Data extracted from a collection

══════

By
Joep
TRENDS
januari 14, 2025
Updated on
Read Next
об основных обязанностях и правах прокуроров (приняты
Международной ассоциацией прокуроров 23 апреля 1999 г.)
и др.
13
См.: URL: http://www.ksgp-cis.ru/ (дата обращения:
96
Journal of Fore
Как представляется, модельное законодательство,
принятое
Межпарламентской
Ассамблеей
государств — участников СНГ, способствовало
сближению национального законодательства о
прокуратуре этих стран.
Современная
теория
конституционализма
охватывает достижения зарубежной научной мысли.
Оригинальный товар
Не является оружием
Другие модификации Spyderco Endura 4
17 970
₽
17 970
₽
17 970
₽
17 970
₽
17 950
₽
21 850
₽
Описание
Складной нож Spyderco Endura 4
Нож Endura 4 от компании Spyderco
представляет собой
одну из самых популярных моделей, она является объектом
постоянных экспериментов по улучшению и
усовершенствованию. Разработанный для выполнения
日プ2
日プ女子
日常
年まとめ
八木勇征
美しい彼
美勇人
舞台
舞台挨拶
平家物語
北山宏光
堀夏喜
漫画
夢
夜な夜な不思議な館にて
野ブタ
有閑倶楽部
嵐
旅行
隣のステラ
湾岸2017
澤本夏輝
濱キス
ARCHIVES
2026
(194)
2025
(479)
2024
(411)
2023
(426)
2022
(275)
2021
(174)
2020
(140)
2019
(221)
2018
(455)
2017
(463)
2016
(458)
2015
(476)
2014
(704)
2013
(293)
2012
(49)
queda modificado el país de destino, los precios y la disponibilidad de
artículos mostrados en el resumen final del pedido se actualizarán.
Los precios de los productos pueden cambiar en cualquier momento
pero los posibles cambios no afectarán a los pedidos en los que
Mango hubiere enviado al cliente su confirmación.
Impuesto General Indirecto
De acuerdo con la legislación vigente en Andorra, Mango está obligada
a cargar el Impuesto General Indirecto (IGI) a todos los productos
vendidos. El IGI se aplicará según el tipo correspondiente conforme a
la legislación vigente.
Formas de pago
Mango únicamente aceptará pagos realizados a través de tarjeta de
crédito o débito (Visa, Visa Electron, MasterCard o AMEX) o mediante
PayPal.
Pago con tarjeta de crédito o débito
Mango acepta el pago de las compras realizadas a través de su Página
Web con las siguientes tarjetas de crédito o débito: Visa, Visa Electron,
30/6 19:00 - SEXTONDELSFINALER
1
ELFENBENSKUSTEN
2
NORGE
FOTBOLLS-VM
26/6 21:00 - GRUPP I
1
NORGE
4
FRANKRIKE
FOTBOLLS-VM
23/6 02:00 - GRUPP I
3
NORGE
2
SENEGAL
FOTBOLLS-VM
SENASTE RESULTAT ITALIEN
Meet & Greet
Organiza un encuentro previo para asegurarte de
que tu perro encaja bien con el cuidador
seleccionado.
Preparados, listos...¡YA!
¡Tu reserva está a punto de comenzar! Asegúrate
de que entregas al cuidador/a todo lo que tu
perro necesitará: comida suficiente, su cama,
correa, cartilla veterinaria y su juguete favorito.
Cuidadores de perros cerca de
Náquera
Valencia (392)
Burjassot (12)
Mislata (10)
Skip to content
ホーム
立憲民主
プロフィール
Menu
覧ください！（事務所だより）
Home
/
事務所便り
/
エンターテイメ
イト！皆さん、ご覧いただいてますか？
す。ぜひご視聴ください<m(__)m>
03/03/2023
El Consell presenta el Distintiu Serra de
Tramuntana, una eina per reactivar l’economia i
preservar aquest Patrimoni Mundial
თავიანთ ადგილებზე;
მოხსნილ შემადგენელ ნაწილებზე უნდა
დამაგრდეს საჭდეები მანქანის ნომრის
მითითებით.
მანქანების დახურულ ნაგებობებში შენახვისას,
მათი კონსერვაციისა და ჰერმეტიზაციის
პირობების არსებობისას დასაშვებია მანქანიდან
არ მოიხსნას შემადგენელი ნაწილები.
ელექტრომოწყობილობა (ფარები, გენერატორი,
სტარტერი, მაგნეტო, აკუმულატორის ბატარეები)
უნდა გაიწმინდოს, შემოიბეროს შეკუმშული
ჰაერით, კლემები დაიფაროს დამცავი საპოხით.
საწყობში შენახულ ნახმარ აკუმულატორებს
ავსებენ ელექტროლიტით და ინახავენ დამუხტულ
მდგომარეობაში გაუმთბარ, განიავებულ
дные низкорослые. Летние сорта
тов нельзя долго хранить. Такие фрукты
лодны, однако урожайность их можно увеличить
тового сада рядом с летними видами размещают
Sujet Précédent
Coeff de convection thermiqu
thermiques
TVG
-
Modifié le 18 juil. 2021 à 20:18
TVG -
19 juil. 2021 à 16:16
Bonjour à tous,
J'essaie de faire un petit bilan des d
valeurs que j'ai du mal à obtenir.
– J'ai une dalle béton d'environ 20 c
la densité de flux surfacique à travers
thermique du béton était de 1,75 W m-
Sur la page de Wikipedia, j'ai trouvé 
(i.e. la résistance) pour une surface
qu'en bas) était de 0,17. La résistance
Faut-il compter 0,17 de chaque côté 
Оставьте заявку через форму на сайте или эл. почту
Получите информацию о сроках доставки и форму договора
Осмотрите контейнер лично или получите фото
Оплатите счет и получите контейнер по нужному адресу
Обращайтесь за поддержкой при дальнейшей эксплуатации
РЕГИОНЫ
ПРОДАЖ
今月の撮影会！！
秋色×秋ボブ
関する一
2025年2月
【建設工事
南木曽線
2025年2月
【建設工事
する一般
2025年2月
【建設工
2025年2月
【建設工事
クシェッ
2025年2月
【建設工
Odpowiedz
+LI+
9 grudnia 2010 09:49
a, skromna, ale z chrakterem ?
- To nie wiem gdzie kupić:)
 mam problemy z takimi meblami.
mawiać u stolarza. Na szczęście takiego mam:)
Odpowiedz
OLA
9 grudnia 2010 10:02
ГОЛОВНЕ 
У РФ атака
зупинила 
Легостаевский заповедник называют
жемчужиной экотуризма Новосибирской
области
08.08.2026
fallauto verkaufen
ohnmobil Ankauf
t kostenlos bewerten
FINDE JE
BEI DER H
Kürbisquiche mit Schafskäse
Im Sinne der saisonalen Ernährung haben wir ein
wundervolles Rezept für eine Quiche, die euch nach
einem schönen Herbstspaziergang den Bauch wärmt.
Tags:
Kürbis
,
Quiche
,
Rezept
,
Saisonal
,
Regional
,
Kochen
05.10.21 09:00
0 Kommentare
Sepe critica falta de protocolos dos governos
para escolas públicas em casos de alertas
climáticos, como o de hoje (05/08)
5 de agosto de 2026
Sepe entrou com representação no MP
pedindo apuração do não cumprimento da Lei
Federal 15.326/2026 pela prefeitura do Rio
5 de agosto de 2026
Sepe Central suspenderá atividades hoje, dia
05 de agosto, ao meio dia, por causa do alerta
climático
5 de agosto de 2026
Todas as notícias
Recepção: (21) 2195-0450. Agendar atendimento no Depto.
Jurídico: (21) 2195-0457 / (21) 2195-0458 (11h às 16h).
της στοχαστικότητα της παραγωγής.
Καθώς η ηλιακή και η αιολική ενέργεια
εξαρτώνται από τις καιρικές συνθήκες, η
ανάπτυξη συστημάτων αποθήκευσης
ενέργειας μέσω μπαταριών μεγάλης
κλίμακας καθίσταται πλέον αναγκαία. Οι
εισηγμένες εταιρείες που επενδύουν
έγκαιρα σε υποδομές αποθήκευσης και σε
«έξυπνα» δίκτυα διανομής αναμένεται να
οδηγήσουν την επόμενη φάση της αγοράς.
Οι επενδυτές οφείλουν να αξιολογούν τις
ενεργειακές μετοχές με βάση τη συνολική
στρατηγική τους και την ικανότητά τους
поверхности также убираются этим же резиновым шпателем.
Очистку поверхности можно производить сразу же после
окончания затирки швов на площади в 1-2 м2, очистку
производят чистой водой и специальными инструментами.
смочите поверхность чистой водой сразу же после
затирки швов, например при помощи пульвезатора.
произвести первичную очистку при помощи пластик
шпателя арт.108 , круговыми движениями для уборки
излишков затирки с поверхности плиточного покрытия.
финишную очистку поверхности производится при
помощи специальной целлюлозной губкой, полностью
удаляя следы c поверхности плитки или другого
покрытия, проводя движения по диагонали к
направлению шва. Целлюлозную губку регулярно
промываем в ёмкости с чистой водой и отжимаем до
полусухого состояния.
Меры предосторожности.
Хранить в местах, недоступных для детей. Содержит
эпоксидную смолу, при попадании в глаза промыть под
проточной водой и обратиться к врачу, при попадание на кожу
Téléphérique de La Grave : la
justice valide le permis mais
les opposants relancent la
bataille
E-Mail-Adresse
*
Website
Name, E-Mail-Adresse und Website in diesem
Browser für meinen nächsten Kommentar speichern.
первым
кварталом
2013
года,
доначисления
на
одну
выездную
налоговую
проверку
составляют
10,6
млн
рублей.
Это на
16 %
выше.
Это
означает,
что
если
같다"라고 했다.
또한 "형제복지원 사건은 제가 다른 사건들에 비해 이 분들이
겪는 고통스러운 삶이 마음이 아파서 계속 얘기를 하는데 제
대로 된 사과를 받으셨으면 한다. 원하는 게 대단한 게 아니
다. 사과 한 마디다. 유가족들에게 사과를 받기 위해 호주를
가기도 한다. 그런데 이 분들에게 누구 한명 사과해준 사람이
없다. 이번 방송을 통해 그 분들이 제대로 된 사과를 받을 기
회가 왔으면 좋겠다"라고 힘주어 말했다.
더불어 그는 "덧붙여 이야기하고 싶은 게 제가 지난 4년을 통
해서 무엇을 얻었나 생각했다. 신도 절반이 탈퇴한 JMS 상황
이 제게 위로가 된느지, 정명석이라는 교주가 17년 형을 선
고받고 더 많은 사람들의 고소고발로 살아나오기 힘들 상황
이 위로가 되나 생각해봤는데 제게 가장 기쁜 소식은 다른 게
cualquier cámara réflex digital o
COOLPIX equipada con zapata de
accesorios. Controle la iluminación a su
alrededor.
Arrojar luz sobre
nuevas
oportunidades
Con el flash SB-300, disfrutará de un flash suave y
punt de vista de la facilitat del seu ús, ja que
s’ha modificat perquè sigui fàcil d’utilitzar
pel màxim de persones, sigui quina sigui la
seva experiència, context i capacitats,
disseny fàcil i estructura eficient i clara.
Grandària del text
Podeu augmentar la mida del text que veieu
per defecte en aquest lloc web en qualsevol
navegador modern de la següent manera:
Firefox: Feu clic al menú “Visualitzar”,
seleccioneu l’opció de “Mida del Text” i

══════

- TASK REQUIREMENTS:
Go through the records and gather the lines that hold "Sepe".

- EXERCISE RESULT:
Sepe critica falta de protocolos dos governos
Sepe entrou com representação no MP
Sepe Central suspenderá atividades hoje, dia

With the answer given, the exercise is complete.